Last Update: 03-Feb-15 10:33 ET
- Factory orders declined 3.4% in December after declining a downwardly revised 1.7% (from -0.7%) in November. The Briefing.com Consensus expected factory orders to decline 2.0%.
- While the headline decline in factory orders was clear miss in terms of expectations, the underlying data should provide a boost to the second estimate to Q4 2014 GDP.
- Specifically, shipments of nondefense capital goods excluding aircraft were much stronger than reported in the advance release. Instead of declining 0.2% in December, these shipments increased 0.2%. Since shipments factor into GDP calculations, the upward revision will positively contribute to economic growth.
- Furthermore, overall demand for business capital was also stronger in the latest manufacturer report. Orders of nondefense capital goods eluding aircraft declined only 0.1% in December after falling 0.5% in November. That was a slight upward revision from the advance release which showed business capital demand declining by 0.6% in both December and November.
- The weakness in the headline number can be attributed to lower petroleum prices.

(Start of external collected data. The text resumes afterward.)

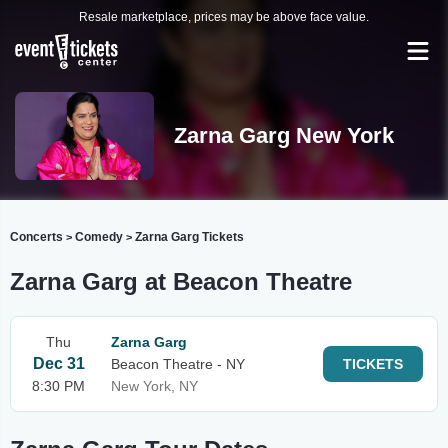
Resale marketplace, prices may be above face value.
Zarna Garg New York
Concerts
Comedy
Zarna Garg Tickets
>
>
Zarna Garg at Beacon Theatre
Thu
Zarna Garg
Dec 31
Beacon Theatre - NY
TICKETS
8:30 PM
New York, NY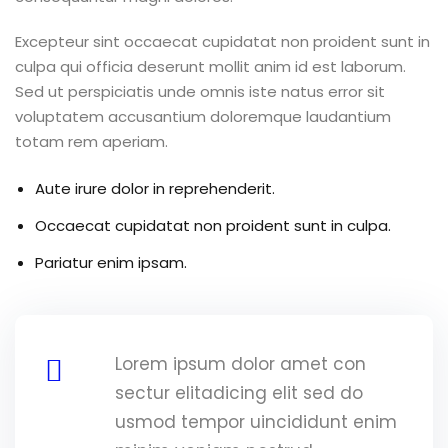
Excepteur sint occaecat cupidatat non proident sunt in
culpa qui officia deserunt mollit anim id est laborum.
Sed ut perspiciatis unde omnis iste natus error sit
voluptatem accusantium doloremque laudantium
totam rem aperiam.
Aute irure dolor in reprehenderit.
Occaecat cupidatat non proident sunt in culpa.
Pariatur enim ipsam.
Lorem ipsum dolor amet con
sectur elitadicing elit sed do
usmod tempor uincididunt enim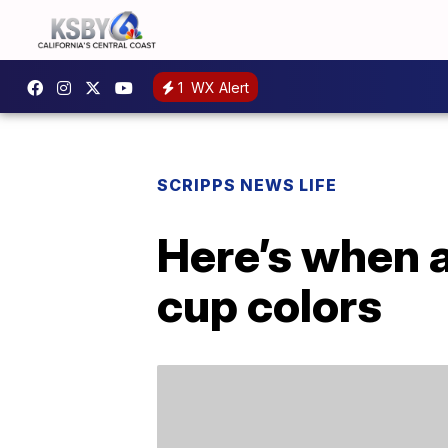
1
WX Alert
SCRIPPS NEWS LIFE
Here’s when 
cup colors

Since factory orders are calculated by prices and not quantities, the drop in petroleum prices was responsible for a collapse (-15.7%) in the total value of orders at petroleum refineries. That, in turn, led to a larger-than-expected 3.4% decline in nondurable goods orders in December.
- Durable goods orders declined 3.3% in December. That was a slight upward revision from the 3.4% decline reported in the advance report. Orders in November, however, were revised down from -2.3% to -2.2%.
- Positive revisions to business capital should outweigh the large negative surprise that was brought on by lower oil prices.